Cara kaum sufi memandang Allah tanpa jarak telah membentuk kepribadian yang lembut, baik, dan memandang makhluk lain dengan penuh cinta kasih.
Tiada sedikitpun rasa benci bahkan kepada pihak yang menyakiti mereka sekali pun. Kenapa? Karena antara dirinya dengan diri Tuhan telah menyatu dalam kesejatian dan keluhuran sifat-sifat-Nya.
Kisah “keakraban” Tuhan dengan Nabi Musa sebagai “kekasih-Nya” diceritakan dalam kitab Fathul Majid, Syarkh ad-Durrul Farid fi Aqa’idi Ahlit Tauhid, salah satu karya Syaikh Nawawi disebutkan: Suatu hari Nabi Musa as. mengadukan derita sakit giginya kepada Allah. Kemudian Allah memerintahkan untuk mengambil beberapa helai rumput di suatu tempat.
“Letakkan rumput itu pada gigimu yang nyeri,” kata Allah.
Seketika itu sakit giginya reda. Selang beberapa waktu kemudian, sakit gigi Nabi Musa kembali kambuh.
Tanpa mengadu kepada Allah, Nabi Musa langsung menuju padang rumput yang pernah didatangi beberapa masa silam.
Lalu ia mengobati giginya dengan rumput seperti praktk yang pernah dilakukannya. Bukannya sembuh, malah sakit giginya semakin menjadi (parah).
Dan Nabi Musa pun bermunajat lagi kepada Allah: “Nabi Musa as. berkata: ‘Tuhanku, bukankah Engkau memerintahkanku dan menunjukkanku untuk ini?’
Lalu Allah menjawab, ‘Aku-lah Sang Penyembuh. Aku-lah pemberi kebaikan. Aku-lah yang mendatangkan mudharat. Aku pula yang mendatangkan kemaslahatan. Pada sakitmu yang pertama, kau mendatangi-Ku. Karenanya, Ku-sembuhkan penyakitmu. Tetapi kali ini, kau langsung mendatangi rumput itu, bukan mendatangi-Ku.”
Kisah antara nabi Musa dan Allah tersebut menunjukkan “keakraban” hubungan keduanya.
Saat nabi Musa butuh pertolongan karena sakit gigi, Allah langsung memberi “resep” ampuh hingga langsung sembuh.
Namun, Allah seperti “nyandain” nabi Musa saat beliau ingin berobat lagi dengan resep sama tapi tanpa izin dari Allah.
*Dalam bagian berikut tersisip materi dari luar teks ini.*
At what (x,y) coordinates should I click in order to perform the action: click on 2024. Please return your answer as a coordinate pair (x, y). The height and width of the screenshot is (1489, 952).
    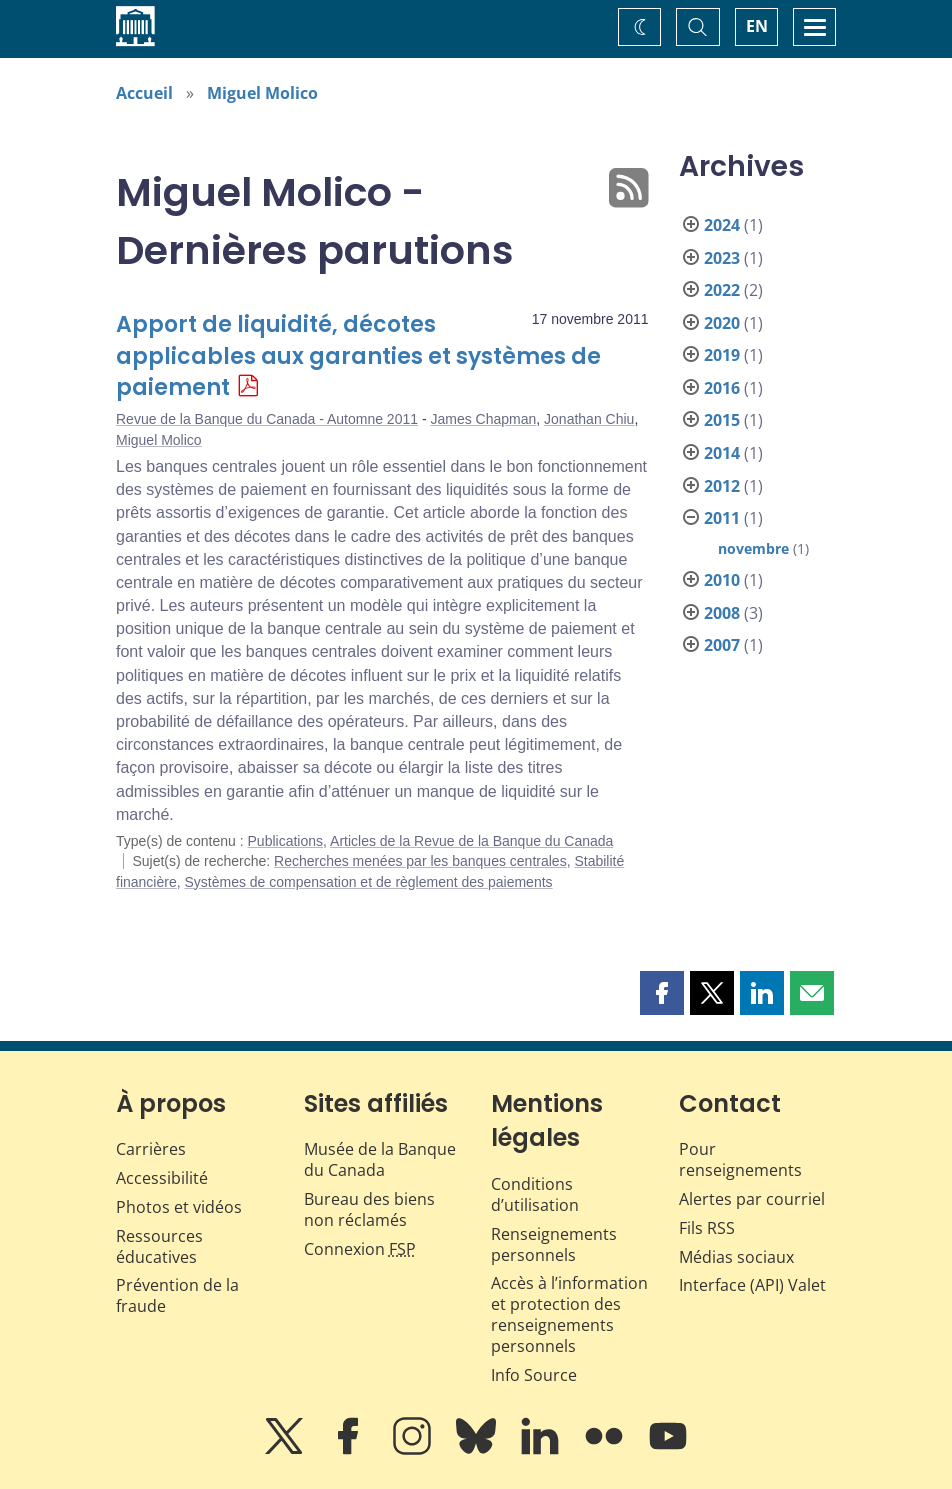
    Looking at the image, I should click on (722, 225).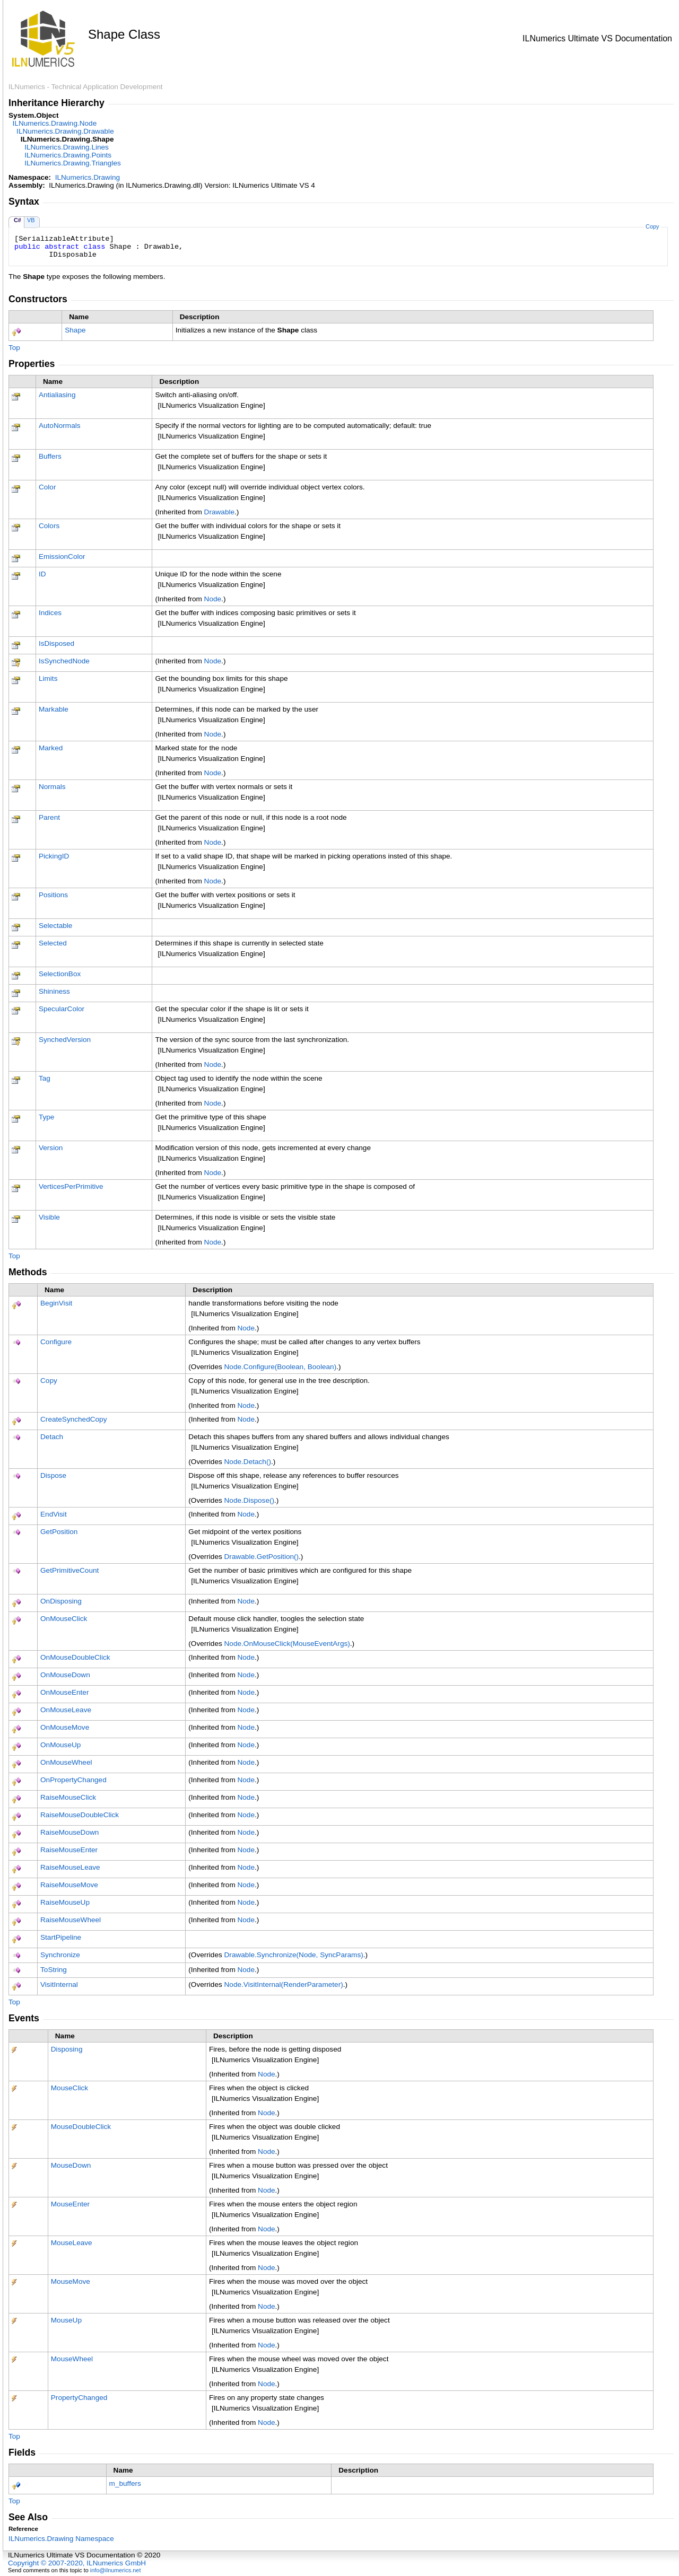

Cara Musa tersebut tidak diridhai Allah padahal Musa adalah “kekasih-Nya”.
Lalu nabi Musa meminta ampun kepada-Nya dan Allah mengampuninya. Sebuah relasi antara makhluk dan Sang Khaliq yang sangat asyik.
Nah, dalam konteks kehidupan kita, munculnya sikap beragama yang kaku, mudah menge-judge orang lain disebabkan karena cara pandang kita kepada Allah sebagai Tuhan yang “menakutkan” dengan kemahakuasaannya.
Tuhan yang memiliki aturan-aturan keras dengan ancaman-ancaman siksa neraka.
Dalam kitab suci, Tuhan memang menyebut “inna ‘adzaabi la syadiid”, sesungguhnya siksa-Ku sangat pedih.